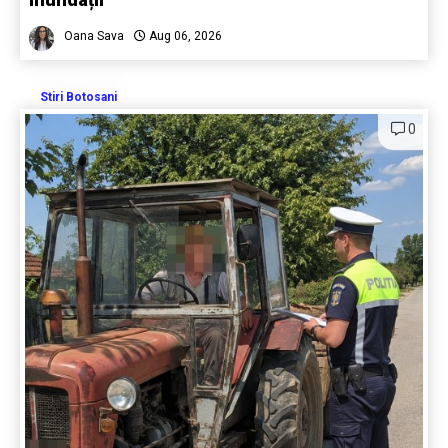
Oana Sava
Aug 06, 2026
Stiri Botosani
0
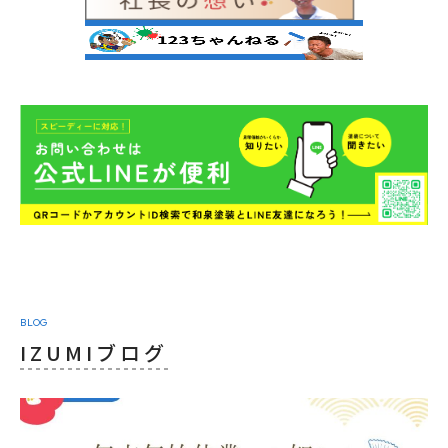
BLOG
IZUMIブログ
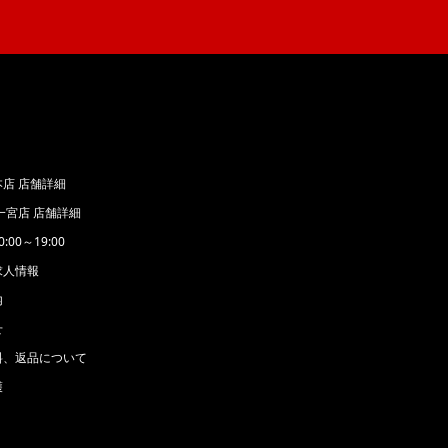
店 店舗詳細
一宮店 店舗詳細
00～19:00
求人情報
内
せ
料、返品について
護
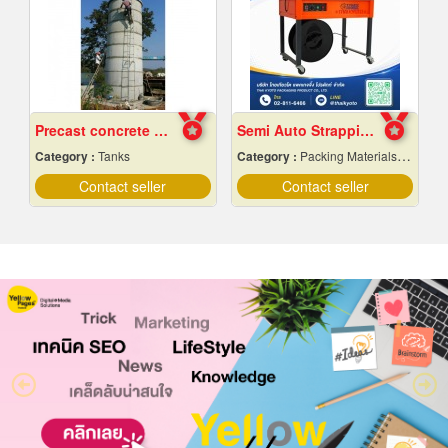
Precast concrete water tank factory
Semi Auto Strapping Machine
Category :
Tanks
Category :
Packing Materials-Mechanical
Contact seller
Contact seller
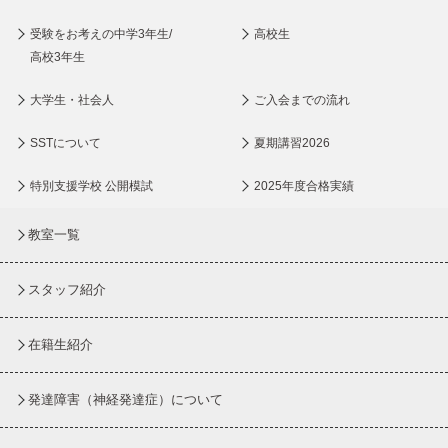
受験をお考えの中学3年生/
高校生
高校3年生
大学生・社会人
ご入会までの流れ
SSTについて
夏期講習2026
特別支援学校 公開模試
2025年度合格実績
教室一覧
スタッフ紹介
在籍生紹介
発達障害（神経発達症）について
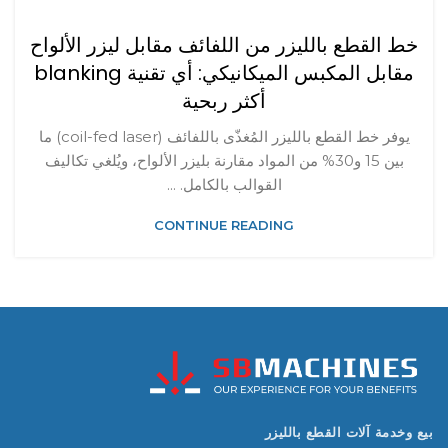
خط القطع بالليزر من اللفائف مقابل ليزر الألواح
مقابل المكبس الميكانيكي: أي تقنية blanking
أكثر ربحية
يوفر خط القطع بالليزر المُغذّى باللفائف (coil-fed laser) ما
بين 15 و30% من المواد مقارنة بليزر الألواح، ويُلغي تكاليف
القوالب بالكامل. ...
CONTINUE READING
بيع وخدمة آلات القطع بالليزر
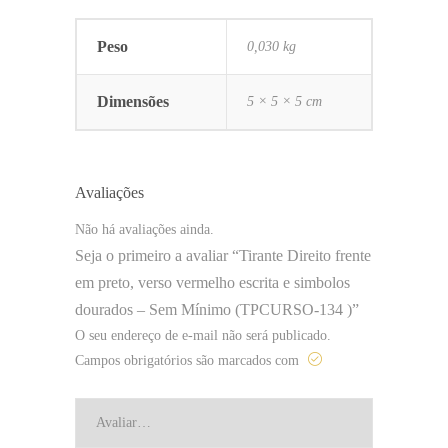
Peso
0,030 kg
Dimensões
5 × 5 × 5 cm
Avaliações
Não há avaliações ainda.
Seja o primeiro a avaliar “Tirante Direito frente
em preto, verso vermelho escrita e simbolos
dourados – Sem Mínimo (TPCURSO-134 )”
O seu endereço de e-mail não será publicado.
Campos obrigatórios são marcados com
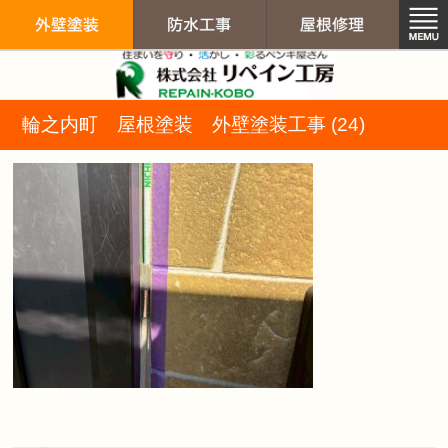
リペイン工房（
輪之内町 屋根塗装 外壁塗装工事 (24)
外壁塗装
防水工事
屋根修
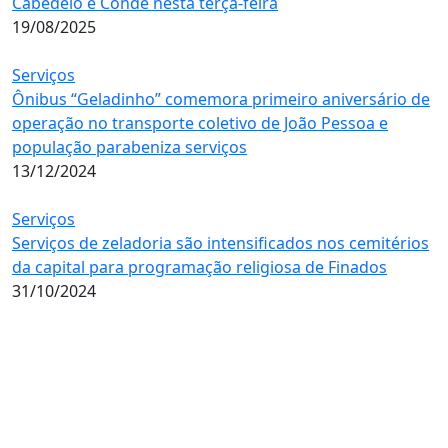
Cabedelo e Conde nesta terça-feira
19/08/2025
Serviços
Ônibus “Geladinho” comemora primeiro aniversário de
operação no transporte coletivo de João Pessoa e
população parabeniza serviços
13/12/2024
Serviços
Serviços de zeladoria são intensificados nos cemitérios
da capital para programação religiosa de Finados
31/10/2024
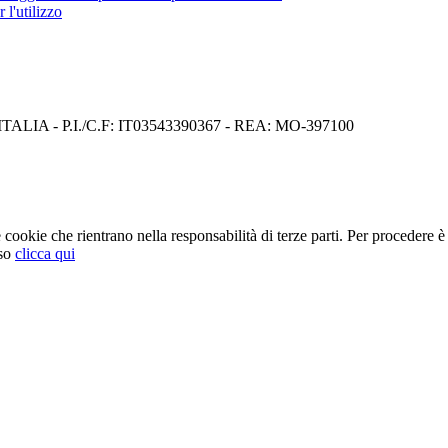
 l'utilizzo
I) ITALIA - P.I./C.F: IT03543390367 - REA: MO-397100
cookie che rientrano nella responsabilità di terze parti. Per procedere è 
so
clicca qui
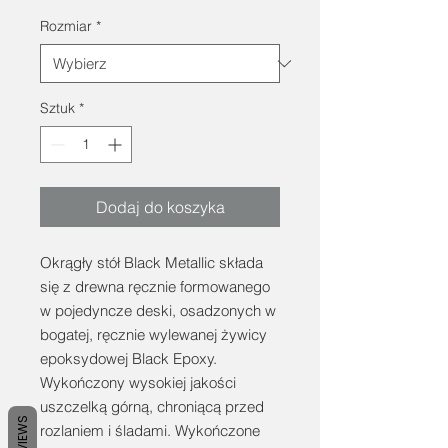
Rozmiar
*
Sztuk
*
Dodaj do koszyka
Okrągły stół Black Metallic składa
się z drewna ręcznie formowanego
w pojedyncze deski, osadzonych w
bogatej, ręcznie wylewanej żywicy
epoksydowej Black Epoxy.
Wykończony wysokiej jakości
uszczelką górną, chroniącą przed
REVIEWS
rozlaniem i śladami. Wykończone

________________________

» **EXERCISE PROMPT**
Copy out each line of the records that holds the string "القطع".

» **TASK SOLUTION**
خط القطع بالليزر من اللفائف مقابل ليزر الألواح
يوفر خط القطع بالليزر المُغذّى باللفائف (coil-fed laser) ما
بيع وخدمة آلات القطع بالليزر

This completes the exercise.